Lt. Gov. Gavin Newsom wrote Trump in February, arguing that “creating a legal and tightly regulated marijuana marketplace has massive public support.” And the state did retain former U.S. Attorney General Eric Holder as counsel, specifically to battle possible federal policy changes from Trump. (It was under Holder that the Cole Memo was issued.)
But it’s unclear whether marijuana will be a priority for Holder, said Sacramento-based MJ consultant An-Chi Tsou.
“Although he’s obviously a huge asset in the fight against the Trump administration that California’s going to have, I think he’s more of an ace in the hole on the cannabis issue,” Tsou said.
And Tsou believes AB 1578 is a long shot that Gov. Jerry Brown may not sign even if it does reach his desk.
Tsou did note Trump and Sessions haven’t yet made life harder for marijuana businesses.
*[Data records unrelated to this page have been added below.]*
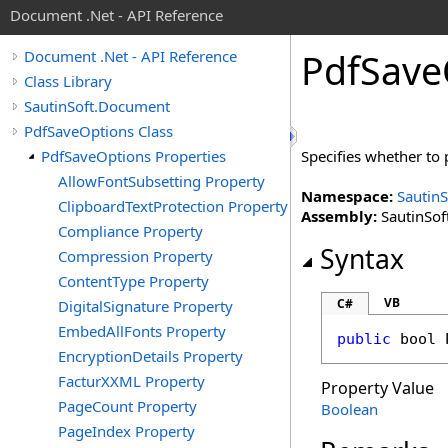
Document .Net - API Reference
Pdf
Save
Document .Net - API Reference
Class Library
SautinSoft.Document
PdfSaveOptions Class
PdfSaveOptions Properties
Specifies whether to 
AllowFontSubsetting Property
Namespace:
Sautin
ClipboardTextProtection Property
Assembly:
SautinSof
Compliance Property
Syntax
Compression Property
ContentType Property
VB
C#
DigitalSignature Property
EmbedAllFonts Property
public
bool
EncryptionDetails Property
FacturXXML Property
Property Value
PageCount Property
Boolean
PageIndex Property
If they do start trying to shut down state rec MJ laws, however, that’s when California officials may kick into gear.
“I don’t think there’s a huge push for taking any immediate action, because Sessions hasn’t taken action anywhere else, let alone California,” Tsou said.
Stay out of our stash
The most high-profile proponents of letting states continue to chart their own regulatory courses on marijuana have been the governors of Alaska, Colorado, Oregon and Washington, who all signed a letter to Trump in early April asking him “to engage with us before embarking on any changes” to federal marijuana policy.
A bipartisan group of 11 U.S. senators also sent a formal letter to Sessions in early March, requesting that he “clarify DOJ’s policy regarding state marijuana laws,” and expressing support for the continuation of the 2013 Cole Memo.
Other elected state officials have also been vocal advocates of keeping the Department of Justice leashed up when it comes to possible enforcement of federal law.
For instance, the attorneys general of both Colorado and Washington have said they would take the federal government to court if the DOJ tried to quash the adult-use marijuana industries in their states, and Colorado Attorney General Cynthia Coffman – a Republican – even offered to give Sessions a tour of the Colorado industry so he can “see what we have done.”
O’Keefe said that when it comes down to brass tacks, the industry probably doesn’t have much to worry about.
“I’ve worked on this issue since 2003, and every administration has been hostile initially to MMJ,” O’Keefe said. “I’d suspect that it would be more likely, if (the Trump administration) were to ramp up enforcement, that it would be around the margins, under the pretext or to further enforce some of the eight criteria under the Cole Memo, or make slight modifications to it.”